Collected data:
==*==

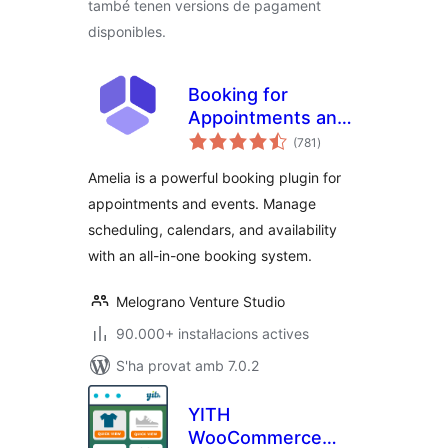
també tenen versions de pagament
disponibles.
Booking for
Appointments and
puntuacions
Events Calendar –
(781
)
totals
Amelia
Amelia is a powerful booking plugin for
appointments and events. Manage
scheduling, calendars, and availability
with an all-in-one booking system.
Melograno Venture Studio
90.000+ instal·lacions actives
S'ha provat amb 7.0.2
YITH
WooCommerce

==*==

◆ **REQUIRED ACTION**:
Write out again, exactly, the line containing "90.000+ instal·lacions actives" and every later line of the records. Omit the rest.

◆ **ANSWER FOR THIS EXERCISE**:
90.000+ instal·lacions actives
S'ha provat amb 7.0.2
YITH
WooCommerce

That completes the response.